"My father abused my mother and me, his oldest child," John Shivers began. "The damage was emotional, physical, financial, and spiritual. My brother, who was not physically abused, received the same emotional scars." The scars of domestic abuse, often not physically visible, are internal. In 2008 about three quarters of domestic abuse is witnessed by children who receive those scars. In Shivers' case, his home was dominated by a father who instilled no confidence in his children and who took out his rage on both wife and child. Shivers ultimately was thrown out of the house as a teen in one of those fits of rage. The scars from childhood continue to affect him long after he reached adulthood. He sought counseling at age 40 to deal with the ghosts of the past.
What kind of scars could be so devastating? Would you believe that it relates to an understanding that you are not loved, that you are not valued as a human being, that you are fearful of flashbacks when familiar situations remind you of abuse situations from the past? Those things do result in problems in the present, years later. Think of the person, for example, abused as a child who now uses the credit card to show value by purchasing things which never satisfy. Increasing debt reinforces the sense of despondency from youth!
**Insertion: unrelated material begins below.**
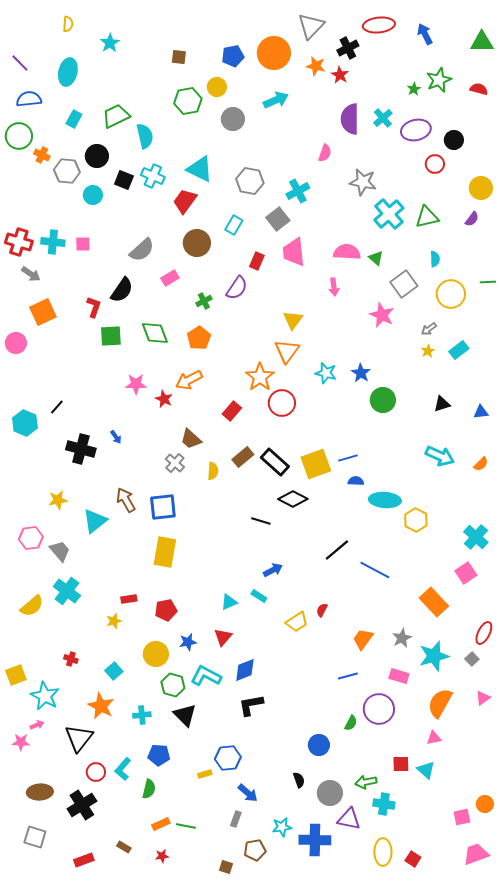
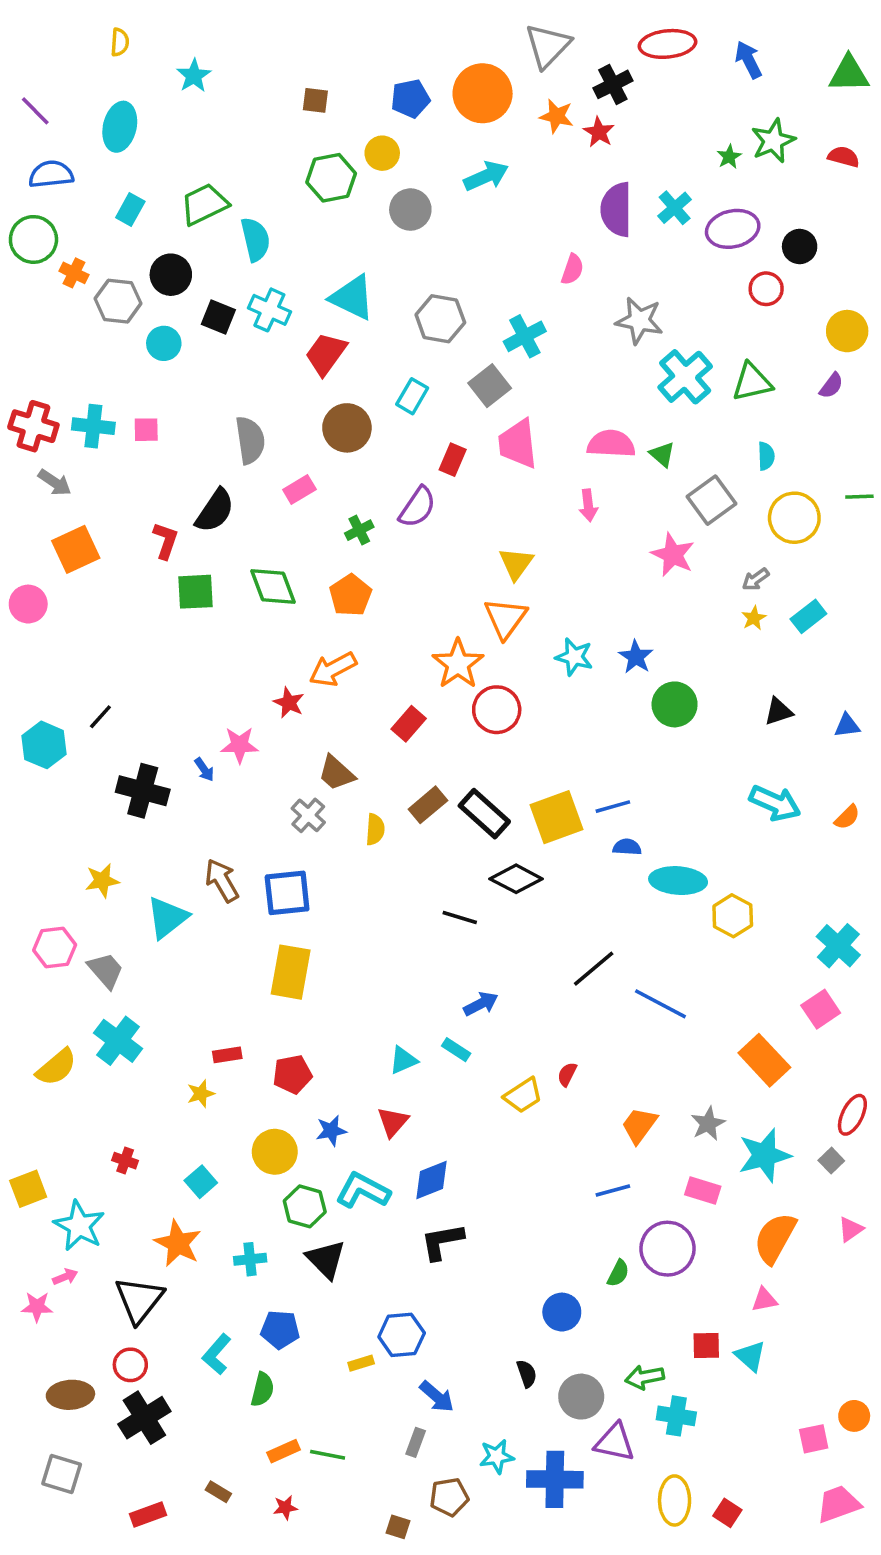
gray semicircle: (142, 250) -> (250, 440), turned -56
pink star: (136, 384) -> (240, 745), moved
red circle: (96, 772) -> (130, 1365), moved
"I'm still recovering," Shivers will tell you. The opportunity for recovery may not bring release. People just can't figure out the cause of parental abuse, and are left from childhood trying to second guess the abuser. Society often sees the abuser as benevolent based on behavior outside the home, and it may blame those who are abused at home for "smearing" the reputation of the abuser when abuse is reported. It is like blaming the victim for the perpetrator's crime against the victim!
"The key to breaking the chain of abuse from generation to generation in families, is altering the behavior of men," Shrivers explained. The emphasis in society is to "enable" women who are abused, but "women rebuking women or rebuking men just doesn't work," in Shivers' opinion. "It takes a man to rebuke a man for this kind of behavior." The behavior often is hidden at home and the world never sees what goes on behind closed doors. But male behavior often enables the abuse to continue, because there is such family shame in letting the outsiders know such a family secret.
There are concrete things our society can do to alter abusive behavior. It must begin with the workplace: 1) Employers must be willing to support wives of the abused, not just husbands. 2) Employers must support domestic abuse shelters. 3) Employers must educate themselves and their communities about the basic problem. Intervention strategies can work.
October is "National Domestic Violence Awareness Month" and John Shivers was "Men's 710" special guest for its October breakfast and speaker fellowship meeting at 7:10 AM at Zion Lutheran Church. John Shivers is an author and storyteller from north Georgia who was brought to Baldwin County by the Lighthouse and Baldwin County Library Coop. Besides writing books dealing with domestic abuse, Shivers edits a monthly coffee table magazine, "Georgia Mountain Laurel Magazine," and is involved in its production.